Önceki zamanlarda İstanbul’un güzelliğini kıskanarak ona zarar vermek üzere bir dizi afetler vuku bulmuştu. O güzelim konakları ve köşkleri kül eden yangınlar, şehri bütünüyle silkeleyip harap eden depremler ve sakinlerine eman vermeyen kolera, veba ve tifüs türünden salgın hastalıklar söz konusu afet ve musibetlerden sadece bazıları olmuştu.
İstanbul’da 31 Mart 1901’de, daha evvelce çok daha beterleri yaşanmış olan yeni bir deprem gerçekleşmişti.
Depremin olduğu sırada Sultan Abdülhamid ve önde gelen devlet erkânı, töreni seyretme merakında olan ve dolayısıyla ellerinde davet edildiklerini gösterir davetiyeleri bulunan yabancı diplomatlar ile Dolmabahçe Sarayı’nda Bayram Muayedesi için toplanmış bir haldelerdi.

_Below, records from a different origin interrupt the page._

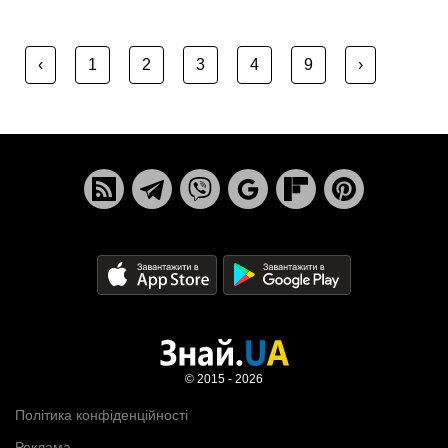
‹
1
2
3
4
9
›
© 2015 - 2026
Політика конфіденційності
Реклама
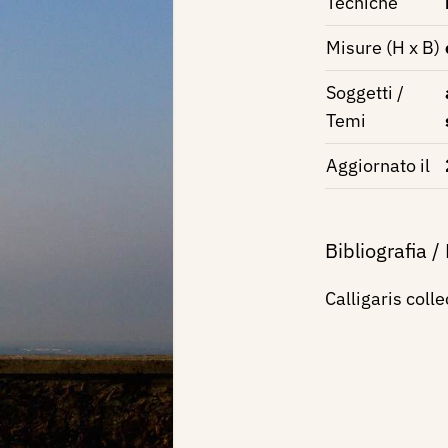
Tecniche
Misure (H x B)
Soggetti /
Temi
Aggiornato il
Bibliografia /
Calligaris collec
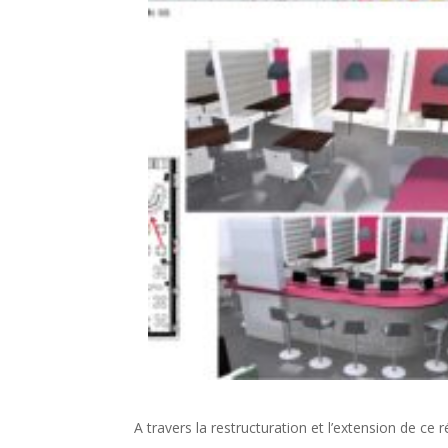
A travers la restructuration et l’extension de ce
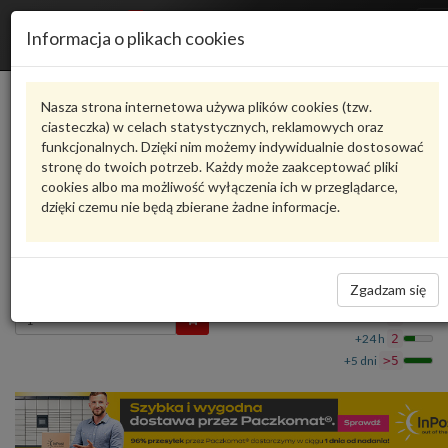
R
Informacja o plikach cookies
n
Karta produktu
Nasza strona internetowa używa plików cookies (tzw.
ciasteczka) w celach statystycznych, reklamowych oraz
funkcjonalnych. Dzięki nim możemy indywidualnie dostosować
4M0807065ADGRU
VAG
stronę do twoich potrzeb. Każdy może zaakceptować pliki
cookies albo ma możliwość wyłączenia ich w przeglądarce,
VAG - produkt oryginalny VW AUDI SEAT SKODA
dzięki czemu nie będą zbierane żadne informacje.
Poszycie zderzaka gruntowany 4M0807065ADGRU
VAG
6 192,55 zł
Dostępność
Zgadzam się
Wprowadź
Wrocław
0
ilość
+24 h
2
+5 dni
>5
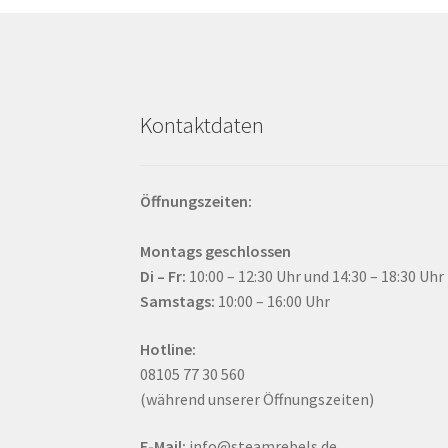
Kontaktdaten
Öffnungszeiten:
Montags geschlossen
Di – Fr:
10:00 – 12:30 Uhr und 14:30 – 18:30 Uhr
Samstags:
10:00 – 16:00 Uhr
Hotline:
08105 77 30 560
(während unserer Öffnungszeiten)
E-Mail:
info@steamrebels.de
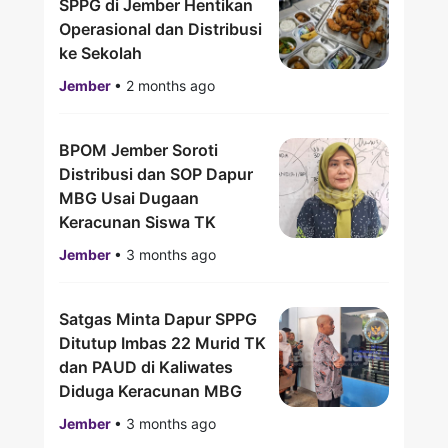
SPPG di Jember Hentikan
Operasional dan Distribusi
ke Sekolah
Jember
•
2 months ago
BPOM Jember Soroti
Distribusi dan SOP Dapur
MBG Usai Dugaan
Keracunan Siswa TK
Jember
•
3 months ago
Satgas Minta Dapur SPPG
Ditutup Imbas 22 Murid TK
dan PAUD di Kaliwates
Diduga Keracunan MBG
Jember
•
3 months ago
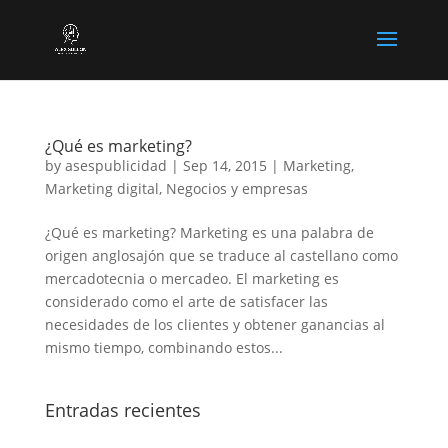
¿Qué es marketing?
by
asespublicidad
|
Sep 14, 2015
|
Marketing
,
Marketing digital
,
Negocios y empresas
¿Qué es marketing? Marketing es una palabra de
origen anglosajón que se traduce al castellano como
mercadotecnia o mercadeo. El marketing es
considerado como el arte de satisfacer las
necesidades de los clientes y obtener ganancias al
mismo tiempo, combinando estos...
Entradas recientes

Sadrazam, nazırlar ve diğer devlet ricali el pençe divan bir halde, azami derecede bir sükûn hali ve saygı içerisinde ve belli bir mesafe aralığında, bayramını tebrik maksadıyla Abdülhamid’i selamlayıp edeple önünden geçmekteydiler.

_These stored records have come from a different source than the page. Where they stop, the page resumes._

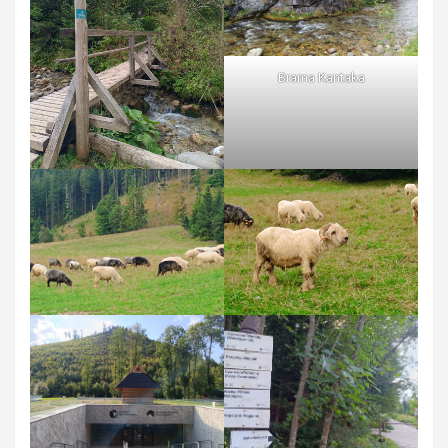
Brama Kantaka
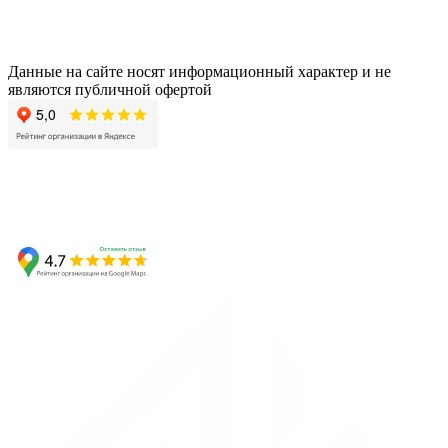
Данные на сайте носят информационный характер и не
являются публичной офертой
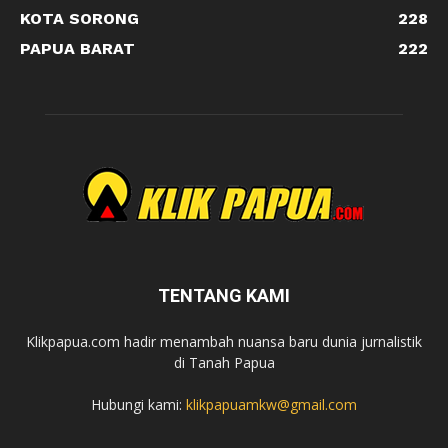
KOTA SORONG
228
PAPUA BARAT
222
TENTANG KAMI
Klikpapua.com hadir menambah nuansa baru dunia jurnalistik
di Tanah Papua
Hubungi kami:
klikpapuamkw@gmail.com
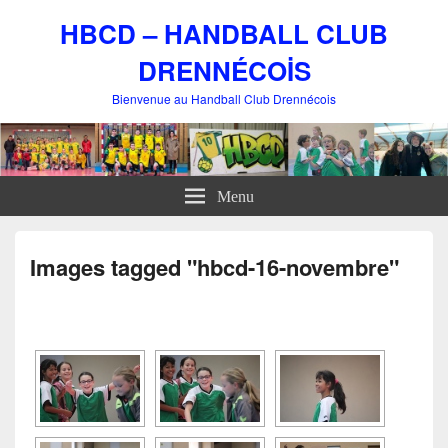
HBCD – HANDBALL CLUB
DRENNÉCOİS
Bienvenue au Handball Club Drennécois
Menu
Images tagged "hbcd-16-novembre"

O sırada Saray Bandosu bir biri ardınca neşeli parçalar çalmaktaydı. Bayram havası sadece yüreklere değil, hınca hınç dolu o koskoca koca salonun her tarafına bütünüyle sinmiş ve duvarlarına dahi nüfuz etmişti.
Fakat üst balkonda bulunan ve yukarıdan bakarak aşağıdaki bayramlaşmayı bütün detay ve teferruatı ile izlemekte olan katılımcılar, özellikle de yabancı misafirler ve diplomatlar arasında olmaması gereken bir hareketlilik yaşanmaya başlanmıştı. Bunların büyük bir kısmının panik halinde kendilerini dışarıya atmaya çalıştıkları görülmekteydi. Bütün letafeti ile çalan Saray Bando Takımı da susmuş, neşeli parçalar daha fazla duyulmaz olmuştu. Müzisyenler de açılan kapıdan yahut kırılan camlardan can havli ile fırlayıp dışarıya doğru kaçmaya başlamışlardı.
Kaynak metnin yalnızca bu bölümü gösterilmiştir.